For my analysis of a commonly used machine-learning modulation-recognition data set (RML), see the All BPSK Signals post. I also analyze two other data sets from the RML authors (DeepSig Inc.) here and here.

i need the UFMC modulation signal in time domain. thanks in advance

Well, the data set I’ve posted is unlikely to be augmented with any other signals, such as universal filter multicarrier (assuming that’s what you are asking about). It is by no means a comprehensive data set for modulation recognition. I suppose that’s part of the point: modulation recognition is a hard problem with a wide variety of possible inputs (not even counting propagation-channel effects!), and the input class is growing all the time as new RF communication physical-layer technologies are developed and deployed. We’ll all have trouble keeping up…

D.r. Chad, thank you for the great contribution! My doctoral research is based on the combination of ML&SP(Signal processing). Recently some great ideas occur to me and luckily I find this blog. How to use ML to learn the Fourier transform, this is an interesting topic and my ideas have something in common with it. I think maybe there is no need to totally use ML or expertise in SP either. How about combining them. Like some synthesization signal processing methods. Hoping for the next discussion!

Ym S: Thanks for checking out the CSP Blog!

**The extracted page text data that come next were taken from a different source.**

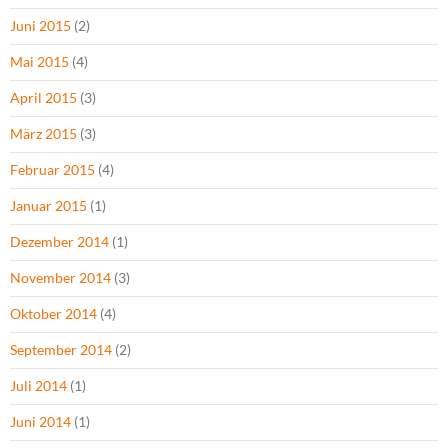
Juni 2015
(2)
Mai 2015
(4)
April 2015
(3)
März 2015
(3)
Februar 2015
(4)
Januar 2015
(1)
Dezember 2014
(1)
November 2014
(3)
Oktober 2014
(4)
September 2014
(2)
Juli 2014
(1)
Juni 2014
(1)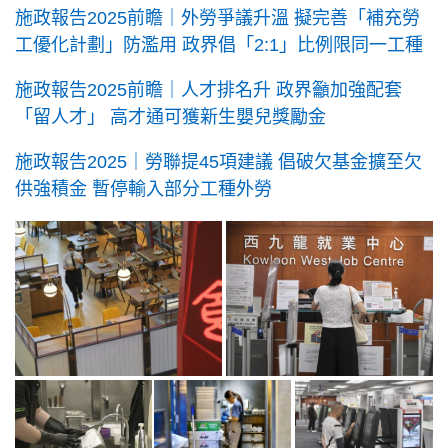
施政報告2025前瞻｜外勞爭議升溫 擬完善「補充勞
工優化計劃」防濫用 政界倡「2:1」比例限同一工種
施政報告2025前瞻｜人才排名升 政界籲加強配套
「留人才」 高才通可獲新生嬰兒獎勵金
施政報告2025｜勞聯提45項建議 倡破欠基金擴至欠
供強積金 暫停輸入部分工種外勞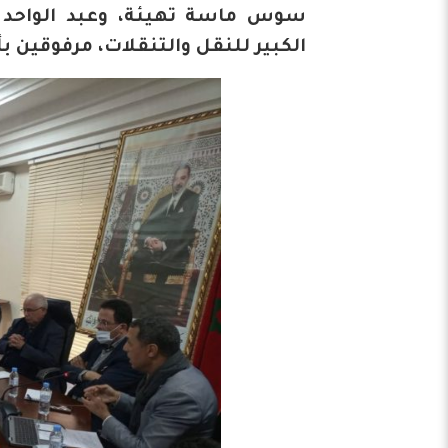
سوس ماسة تهيئة، وعبد الواحد ال
الكبير للنقل والتنقلات، مرفوقين 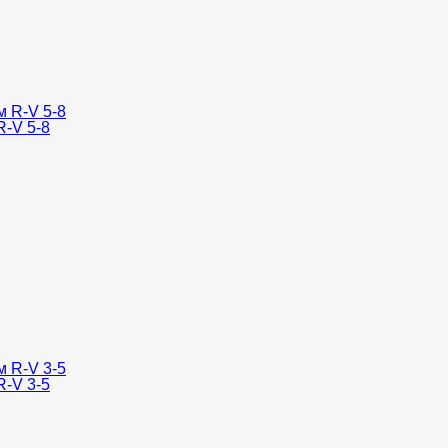
-V 5-8
-V 3-5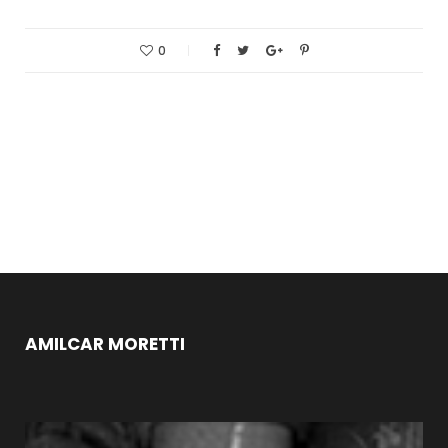
0
AMILCAR MORETTI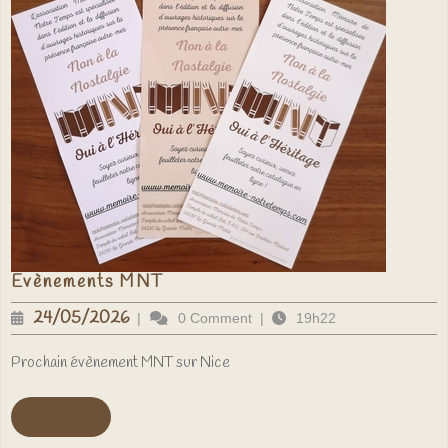
Evènements
Evènements MNT
MNT
24/05/2026
24/05/2026
|
0 Comment
|
19h22
Prochain évènement MNT sur Nice
Voir
Voir plus ...
plus
...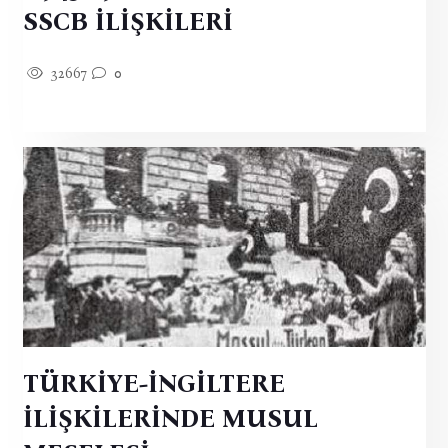
SSCB İLİŞKİLERİ
32667
0
TÜRKİYE-İNGİLTERE
İLİŞKİLERİNDE MUSUL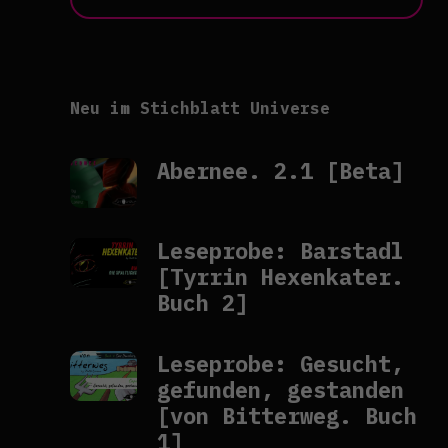
Neu im Stichblatt Universe
Abernee. 2.1 [Beta]
Leseprobe: Barstadl
[Tyrrin Hexenkater.
Buch 2]
Leseprobe: Gesucht,
gefunden, gestanden
[von Bitterweg. Buch
1]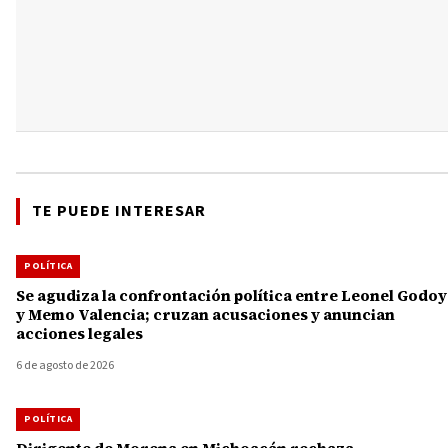
TE PUEDE INTERESAR
POLÍTICA
Se agudiza la confrontación política entre Leonel Godoy
y Memo Valencia; cruzan acusaciones y anuncian
acciones legales
6 de agosto de 2026
POLÍTICA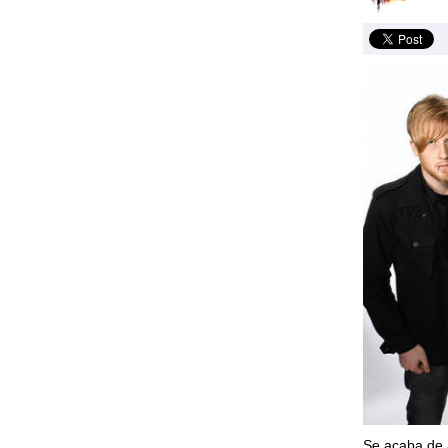
Se acaba de 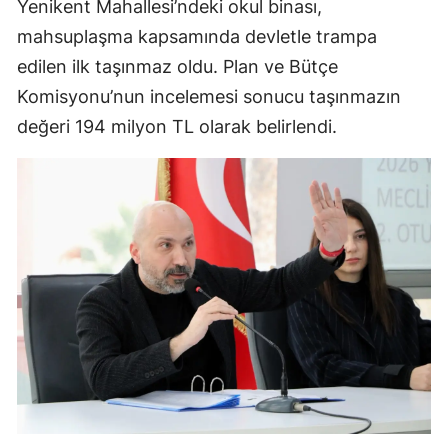
Yenikent Mahallesi’ndeki okul binası,
mahsuplaşma kapsamında devletle trampa
edilen ilk taşınmaz oldu. Plan ve Bütçe
Komisyonu’nun incelemesi sonucu taşınmazın
değeri 194 milyon TL olarak belirlendi.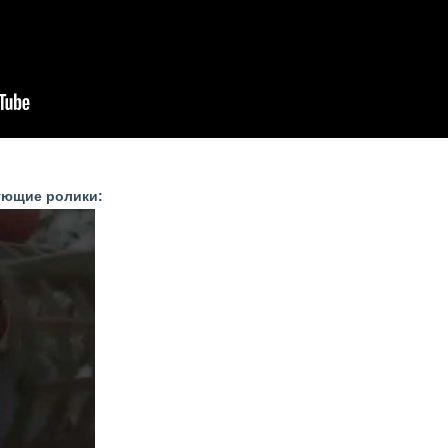
ующие ролики: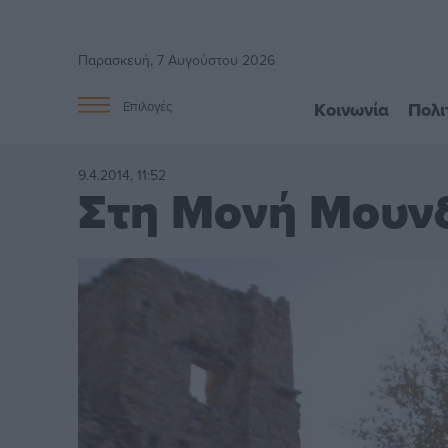
Παρασκευή, 7 Αυγούστου 2026
Κοινωνία
Πολι
Επιλογές
9.4.2014, 11:52
Στη Μονή Μουν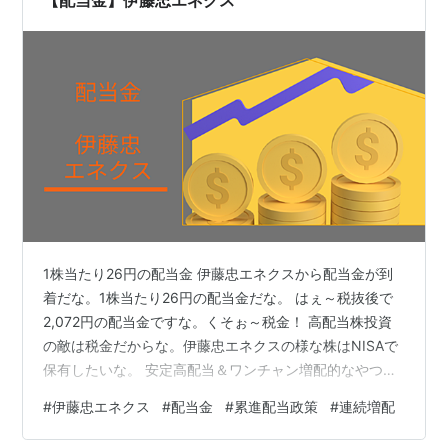
【配当金】伊藤忠エネクス
1株当たり26円の配当金 伊藤忠エネクスから配当金が到
着だな。1株当たり26円の配当金だな。 はぇ～税抜後で
2,072円の配当金ですな。くそぉ～税金！ 高配当株投資
の敵は税金だからな。伊藤忠エネクスの様な株はNISAで
保有したいな。 安定高配当＆ワンチャン増配的なやつで
すかね？ そういう事だな。 配当金推移 配当金は連続増
#
伊藤忠エネクス
#
配当金
#
累進配当政策
#
連続増配
配中となっているな。ちなみに、2021年度は特別増配を
実施している。 なるほどっす・・・配当性向もブレてな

The next few posts that will appear won’t have to do with Machine Learning. I’m hoping that sometime, somewhere, someone will take up the challenge and post their results. It is likely my non-ML methods will eventually be inferior to some ML method, but so far nobody has shown me their results, even though many have downloaded the data set. We’ll see! At that time, I’ll probably post more on ML and CSP.

Dr. Spooner,

Given the formula for the actual symbol rate given above using base symbol period, upsample factor, and downsample factor, a downsample rate of 0 does not make sense to me, and yet some of the signals have this value in the truth file. Were such signals resampled differently from those with a downsample rate of 1?

JVB: Thanks for visiting the CSP Blog and for paying close attention to my ML-Challenge data set!

I’ve verified your observation. Looking at the data files, when downsample was (inadvertently) set to zero, no resampling took place. So this is equivalent to having the upsample and downsample factors both equal one.

This oversight was also overlooked in my code that computes the error statistics for the CFO estimates, meaning that my errors are slightly better than shown in the figures in the post. Comparing new and old, I don’t think it is worthwhile to replace the figures.

Let me know what else you find!

Hi Chad – great blog!

I have recently downloaded your dataset with 112000 signals (28 batches of 4000 signals each). For each signal (which is a vector of 32768 complex samples) I have extracted the RMS (root-mean-square)-value. (Assuming that my software is bug-free) I have found that for the 1288 signals that have exactly zero CFO (carrier-frequency-offset), the corresponding RMS-values are all in the interval [1.015, 6.38] – while for the remaining 110712 signals the RMS-values lie in the “narrow” interval [0.988, 1.012].

Is there any particular reason for this correlation between CFO and RMS-value?